» **Directions**: Print the data below exactly, but only the lines from the one containing "Schedule Service (824, 90)" down to the one containing "关于我们 (261, 137)", inclusive.

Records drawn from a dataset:
--------------------

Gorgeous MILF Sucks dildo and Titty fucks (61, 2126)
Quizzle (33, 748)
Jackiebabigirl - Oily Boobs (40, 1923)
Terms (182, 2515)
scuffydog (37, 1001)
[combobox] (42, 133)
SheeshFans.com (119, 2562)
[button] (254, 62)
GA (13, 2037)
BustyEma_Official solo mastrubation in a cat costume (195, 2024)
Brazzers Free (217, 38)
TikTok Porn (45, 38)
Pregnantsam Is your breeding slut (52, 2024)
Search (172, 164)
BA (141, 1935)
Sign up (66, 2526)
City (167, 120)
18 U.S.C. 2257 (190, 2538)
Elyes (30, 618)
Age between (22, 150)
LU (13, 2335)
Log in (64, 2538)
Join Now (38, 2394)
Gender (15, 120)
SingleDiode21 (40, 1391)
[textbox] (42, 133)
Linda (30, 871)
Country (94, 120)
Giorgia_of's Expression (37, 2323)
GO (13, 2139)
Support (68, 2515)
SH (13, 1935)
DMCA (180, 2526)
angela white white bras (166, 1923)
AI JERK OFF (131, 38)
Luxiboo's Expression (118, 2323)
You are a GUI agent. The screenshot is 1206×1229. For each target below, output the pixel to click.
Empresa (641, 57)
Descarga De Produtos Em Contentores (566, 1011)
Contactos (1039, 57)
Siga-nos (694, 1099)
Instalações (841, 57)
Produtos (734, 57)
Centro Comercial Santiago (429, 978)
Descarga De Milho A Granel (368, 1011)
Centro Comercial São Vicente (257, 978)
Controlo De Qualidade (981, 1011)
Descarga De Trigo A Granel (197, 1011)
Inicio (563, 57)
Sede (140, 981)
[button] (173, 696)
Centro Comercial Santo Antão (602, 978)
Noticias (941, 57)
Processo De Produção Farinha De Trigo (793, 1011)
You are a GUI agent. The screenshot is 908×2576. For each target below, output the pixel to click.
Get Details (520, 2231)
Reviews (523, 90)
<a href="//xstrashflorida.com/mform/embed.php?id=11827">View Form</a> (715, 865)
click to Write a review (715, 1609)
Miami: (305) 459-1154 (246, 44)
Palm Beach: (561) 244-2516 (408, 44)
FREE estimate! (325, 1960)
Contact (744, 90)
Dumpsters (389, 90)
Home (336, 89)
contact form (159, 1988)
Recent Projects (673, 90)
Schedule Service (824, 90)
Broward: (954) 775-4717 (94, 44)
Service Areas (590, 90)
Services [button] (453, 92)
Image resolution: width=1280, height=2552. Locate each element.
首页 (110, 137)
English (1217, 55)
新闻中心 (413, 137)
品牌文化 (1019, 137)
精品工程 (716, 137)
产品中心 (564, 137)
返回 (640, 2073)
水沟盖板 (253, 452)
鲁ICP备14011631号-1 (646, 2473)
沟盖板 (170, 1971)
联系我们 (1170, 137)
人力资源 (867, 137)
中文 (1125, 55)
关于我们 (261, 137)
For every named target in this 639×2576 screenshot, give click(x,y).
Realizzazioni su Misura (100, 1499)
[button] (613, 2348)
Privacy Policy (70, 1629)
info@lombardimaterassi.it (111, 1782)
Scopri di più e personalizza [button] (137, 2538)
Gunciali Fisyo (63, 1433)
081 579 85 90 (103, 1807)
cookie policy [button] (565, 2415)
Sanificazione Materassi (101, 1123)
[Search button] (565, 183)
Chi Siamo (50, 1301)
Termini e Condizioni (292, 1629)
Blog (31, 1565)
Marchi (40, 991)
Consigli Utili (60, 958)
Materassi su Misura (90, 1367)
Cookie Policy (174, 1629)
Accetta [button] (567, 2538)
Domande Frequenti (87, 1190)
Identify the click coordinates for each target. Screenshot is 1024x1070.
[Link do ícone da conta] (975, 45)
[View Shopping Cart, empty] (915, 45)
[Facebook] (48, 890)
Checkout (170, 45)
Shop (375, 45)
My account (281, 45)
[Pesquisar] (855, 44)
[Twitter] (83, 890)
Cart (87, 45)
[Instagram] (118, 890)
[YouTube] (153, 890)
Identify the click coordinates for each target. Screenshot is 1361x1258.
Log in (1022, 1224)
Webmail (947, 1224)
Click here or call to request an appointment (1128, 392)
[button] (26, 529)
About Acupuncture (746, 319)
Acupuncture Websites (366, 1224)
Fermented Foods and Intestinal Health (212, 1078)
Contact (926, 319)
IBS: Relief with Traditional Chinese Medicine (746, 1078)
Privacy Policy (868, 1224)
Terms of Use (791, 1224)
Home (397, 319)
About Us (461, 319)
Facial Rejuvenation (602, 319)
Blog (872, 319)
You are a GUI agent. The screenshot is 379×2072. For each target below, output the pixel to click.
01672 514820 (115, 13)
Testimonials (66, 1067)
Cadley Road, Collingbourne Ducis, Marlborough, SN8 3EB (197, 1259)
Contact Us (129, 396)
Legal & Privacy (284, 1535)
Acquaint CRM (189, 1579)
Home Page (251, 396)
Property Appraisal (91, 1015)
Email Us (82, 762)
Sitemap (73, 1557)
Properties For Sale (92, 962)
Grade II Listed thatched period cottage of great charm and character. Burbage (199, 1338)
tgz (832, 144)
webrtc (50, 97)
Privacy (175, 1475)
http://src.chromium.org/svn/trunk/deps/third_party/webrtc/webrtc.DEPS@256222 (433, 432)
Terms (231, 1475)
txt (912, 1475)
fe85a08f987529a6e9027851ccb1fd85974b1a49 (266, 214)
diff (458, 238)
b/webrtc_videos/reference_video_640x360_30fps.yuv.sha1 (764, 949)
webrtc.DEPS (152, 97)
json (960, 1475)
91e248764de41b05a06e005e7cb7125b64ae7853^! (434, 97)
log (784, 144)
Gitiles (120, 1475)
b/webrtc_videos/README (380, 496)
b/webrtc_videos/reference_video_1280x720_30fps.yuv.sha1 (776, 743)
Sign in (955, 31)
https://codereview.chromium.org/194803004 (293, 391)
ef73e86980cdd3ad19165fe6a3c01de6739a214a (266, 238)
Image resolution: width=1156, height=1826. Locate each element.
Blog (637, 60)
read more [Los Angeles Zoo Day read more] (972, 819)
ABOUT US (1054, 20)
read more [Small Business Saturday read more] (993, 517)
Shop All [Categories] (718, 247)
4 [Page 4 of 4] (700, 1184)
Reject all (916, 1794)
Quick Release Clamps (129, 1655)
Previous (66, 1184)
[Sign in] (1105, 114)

--------------------

» **Solution for this problem**:
Schedule Service (824, 90)
Broward: (954) 775-4717 (94, 44)
Service Areas (590, 90)
Services [button] (453, 92)
Image resolution: width=1280, height=2552. Locate each element.
首页 (110, 137)
English (1217, 55)
新闻中心 (413, 137)
品牌文化 (1019, 137)
精品工程 (716, 137)
产品中心 (564, 137)
返回 (640, 2073)
水沟盖板 (253, 452)
鲁ICP备14011631号-1 (646, 2473)
沟盖板 (170, 1971)
联系我们 (1170, 137)
人力资源 (867, 137)
中文 (1125, 55)
关于我们 (261, 137)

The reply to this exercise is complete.